Decoding Plant Labels: Budget Gardening Tip

So you are thinking about planting something, but the tag has you confused. What does it mean when the packet says the plant requires partial shade? Should the area receive more shade than sun, more sun than shade or equal parts? And what is “dappled” shade?

Here’s a quick primer to decode the messages on those seed packets and plant labels. Before you begin planting your garden, it’s important to determine what areas are full sun, partial sun, shade and partial shade. You can do this by watching your yard throughout the day and taking notes on which areas of your garden or potential garden site receive sun, shade, or both, and for how long.

Full Sun: Plants requiring full sun should be placed in an area that receives 6-8 hours of direct sunlight each day. Many sun-loving plants will tolerate upwards of 6 hours, but will need to be watered regularly in order to endure the heat.
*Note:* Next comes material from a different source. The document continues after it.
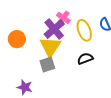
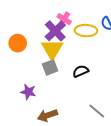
yellow ellipse: (84, 30) -> (86, 31), turned -65
black semicircle: (85, 59) -> (81, 71), moved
Full-sun plants can also tolerate partial shade, but will produce fewer flowers or fruits/vegetables than in full shade.

Roses are a good choice for full sun, as they need at least 6 hours of full sun a day. Jackson & Perkins is having a tag sale on roses – up to 65% off.

Also try herbs including basil, chamomile, parsley, rosemary, and sage in areas that receive full sun. An inexpensive and easy way to grow a herb garden is to start from seeds.

Partial Sun/Partial Shade: These two terms are often used interchangeably. Partial sun or partial shade means that the area should receive 3-6 hours of sun each day, preferably in the morning and early afternoon when the sun isn’t at its hottest.

Perennials such as columbine, bleeding hearts, foxglove and day lilies grow well in partial sun or partial shade.

Dappled Shade:
The sun is blocked by large-leaved deciduous trees such as Maples, but light is still able to enter the area.

Plant poppies and many varieties of ferns in dappled shade areas.

Full Shade:
Full shade means fewer than 3 hours of direct sunlight each day. However, full shade does not mean no sun; the area should receive filtered or dappled sunlight throughout the rest of the day.

Both hostas and lily-of-the-valley do well in full shade areas.